The earth is composed of Core (Inner and Outer), Mantle (Lower and Upper) and the crust. The Inner core of the Earth is between 6370 Km to 5155 Km. The Outer Core is between 5155 Km to 2900 Km, the Lower Mantle is between 2900 Km to 670 Km, the Upper Mantle is between 670 Km to 90 Km/25 Km. The Crust is between 6-11 Km. Although the outer core’s chemical composition is uncertain, we can be sure that it is a liquid rather than a solid because of its effect on seismic waves. These are vibrations of various sorts emanating from earthquakes or underground explosions, which travel through the rock at speeds of several kilometers per second. The biggest earthquakes and the underground nuclear detonations generate seismic waves strong enough to pass right through the globe. When seismic waves encounter the outer core, those waves consisting of shearing vibrations (as inside a wobbling jelly), which is called the S waves, cannot travel through it and are either reflected or absorbed. This demonstrates that the outer core offers no resistance to shearing motions, and so must be liquid. Conversely, seismic waves that consist of alternating pulses of compression and dilation (like sound waves in air or water) called P Waves, can travel through it. There are other sorts of seismic waves that can travel only near the Earth’s surface.

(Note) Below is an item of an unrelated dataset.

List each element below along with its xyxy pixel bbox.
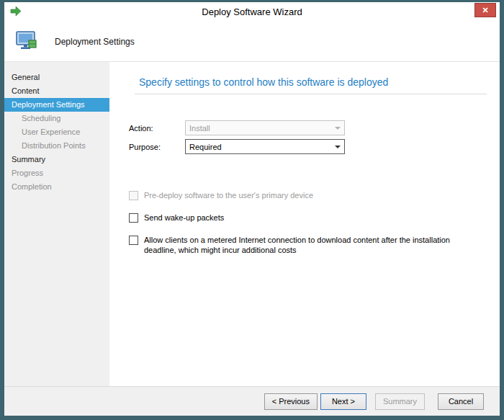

Although the molten iron stew of the outer core has a surprisingly low viscosity (little more than that of water), it is much too dense to find its way up to the surface at volcanoes. However, it does make its presence felt at the surface through Earth’s magnetic field. This is a product of electrical currents in the outer core, which are generated because the molten material is in rapid circulation and is a good conductor of electricity. The core is surrounded by the mantle and overlying this mantle is the crust, which is relatively thin skin at the Earth’s Surface, accounting for less than 0.5 per cent of the Earth’s mass. The crust is richer in silicon and certain other elements than the mantle, so the varieties of silicate materials that are most common in the crust differ from those that characterize the mantle. However, the compositional difference between mantle and crust is trivial compared to the difference between mantle and core. There are two types of crust: one is the Oceanic Crust which is about 6-11 Km thick and mostly composed of basalt and constitutes the floor of deep oceans. Continental crust makes up the continents and floors of the shallow seas that are adjacent to most major land masses. It can be as thin as 25 Km where it has been thinned and stretched and as much as 90 Km thick below the highest mountain ranges where it has been buckled and compressed.

The elements which are mostly found in the earth’s crust are Silicon, Titanium, Aluminum, Iron, Magnesium, Calcium, Sodium, Potassium etc. Volcanoes generally occur where magma that has been generated at isolated patches in the mantle collects into sufficient volumes to be able to rise into the crust and make its way to the surface. The theory of plate tectonics describes the way in which the plates slide around and explains why most volcanoes occur where they do and the nature of the ground displacement during earthquakes. The Earth crust is firmly joined to the part of the mantle immediately beneath it. In most places, the top 100 Km or so of the mantle is just as strong and rigid as the crust, so that the crust and thus this uppermost mantle constitute a single mechanical layer. This layer is known as the lithosphere, a term chosen because it includes ‘lithos’, the Greek word for rock.

The lithosphere is rocky (in the familiar sense) in terms of both its composition and is strong and rigid nature. It ranges between 20 and 50 Km thick in the oceans and is typically about 150 Km thick under the continents. Each tectonic plate is a slab of lithosphere that can move around because the part of the mantle immediately beneath it is much weaker. This layer of the mantle is called the Asthenosphere(constructed from the Greek word for weak). The part, which is weak of the mantle, lies in few tens of Kilometers immediately below the base of the lithosphere, where there is evidence that a few percent of molten material may permeate along the interfaces between crystals. However, the proportion of this melt is so small that it is no more valid to think of this zone as molten or rather it is better to describe it as water-sodden brick as a liquid. However below the lithosphere there is an important change in the properties of the Earth’s rock that persists all the way to the core – although deep mantle is solid but it is not at rest. It is circulating at a speed of a few centimeters a year. However, that does not mean it is a liquid, certainly not so far as the transmission of seismic waves is concerned. The deep mantle’s slow flow is usually described as ‘solid-state convention’.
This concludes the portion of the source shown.